Thoughts followed, plus fearful and frightening remembrances. Sri Lanka has had more than its share of killing of opposition figures and activists against corruption and for the preservation of human rights and free speech. The retaliatory killings started in force during the Presidency of Ranasinghe Premadasa, abated during CBK’s time, and restarted. There is no need to spell out names of those who were killed or made to disappear and during which presidency. All is too well known, documented and remembered.
We are such a small country with intelligent people, boasting of being a prime Buddhist country with all other major religions allowed complete freedom to be followed. But the number of political killings is atrociously disproportionate. I do not count killings by the JVP during its two uprisings, neither by the LTTE, and by the police and authorities during the uprisings and civil war.

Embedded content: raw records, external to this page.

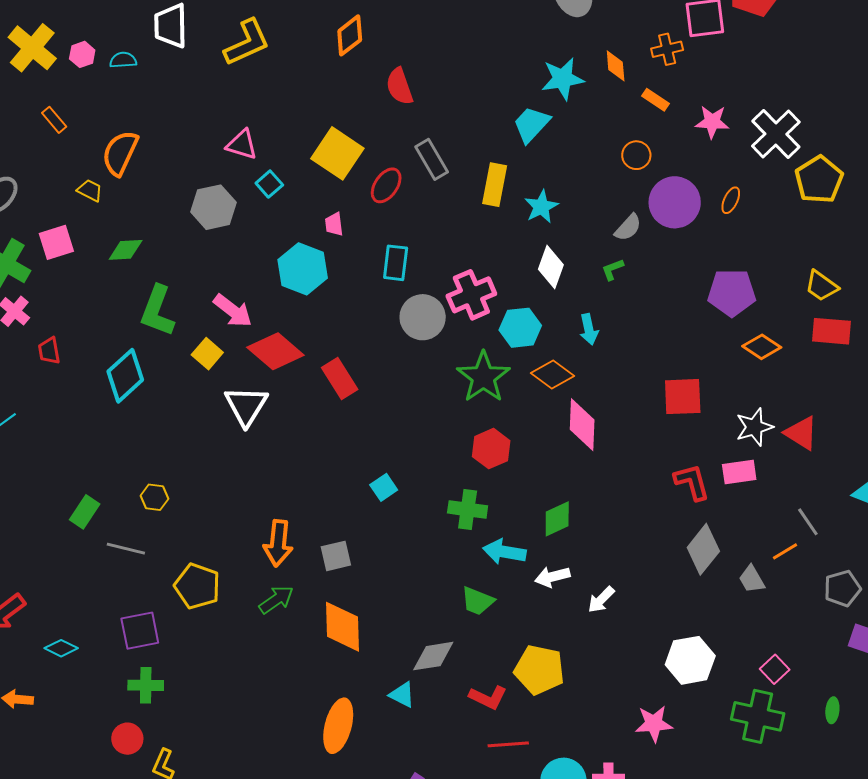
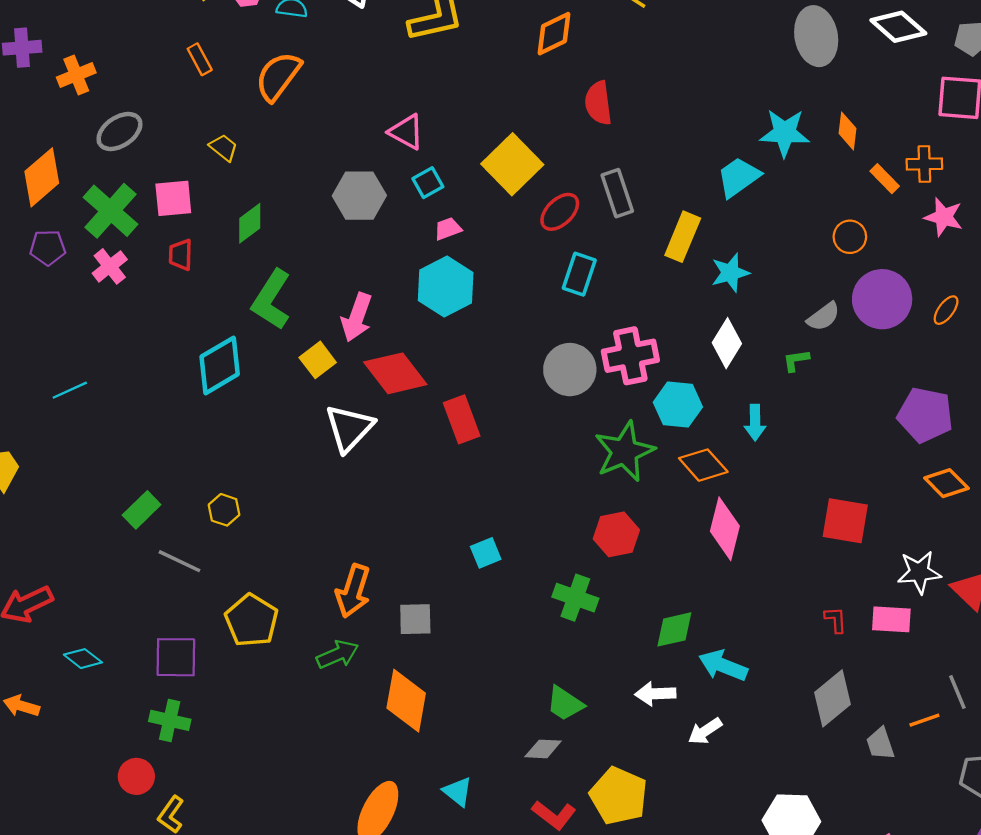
orange cross: (667, 49) -> (924, 164), moved
orange semicircle: (120, 153) -> (278, 76), moved
pink trapezoid: (334, 224) -> (448, 229), moved, turned 65
green diamond: (126, 250) -> (250, 223), turned -45
cyan rectangle: (396, 263) -> (579, 274), moved
pink arrow: (233, 311) -> (357, 317), turned 60
red trapezoid: (49, 351) -> (181, 255), moved
red L-shape: (692, 482) -> (836, 620), size x0.6
cyan arrow: (504, 552) -> (723, 666), moved
gray diamond: (433, 656) -> (543, 749), moved, size x0.7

I have in mind those killings and torture that seemed to be engineered by the highest in the land during periods in our recent history.
One case that was different, instigated by the then president of the country – Marcos in the Philippines – was the assassination of Benigno ‘Ninoy’ Aquino Jr, on August 21, 1983, on the tarmac of Manila International Airport. He was returning to his country, having fled for fear of his life. He was shot dead point blank. But mass protests drove Marcos and wife Imelda to flee to exile in Honolulu, where Marcos died in September 1989. She returned to the Philippines and lives a good life, back in politics and surprisingly her son, Bongbong is president now. His rise to power so comparatively recent after the atrocities committed by his parents gives hope to many a son and heir of leaders supposedly guilty of murder.

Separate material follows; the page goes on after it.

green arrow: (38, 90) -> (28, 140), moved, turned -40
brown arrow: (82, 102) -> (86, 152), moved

The way the political papadam crumbles, as the saying goes, is very relevant to Sri Lanka as white wearing politicians guilty of this and that crime are parliamentarians and a western leaning advocate of peace and racial harmony now promotes muzzling the media, particularly social media, and advocates the manacling of even sincere activists for justice and fair play through the passing of a severe anti-terrorism Act.
Peaceful Aragalaya protestors were mercilessly hounded out by an ex Prez and his successor. Sophisticated poisoning with nerve gas may not be the local forte but plenty of killers who can be hired are freely available for a scoop of goodies or a couple of thousand rupees. Latent capability to outdo even ex-KGB Putin lies in humans among us.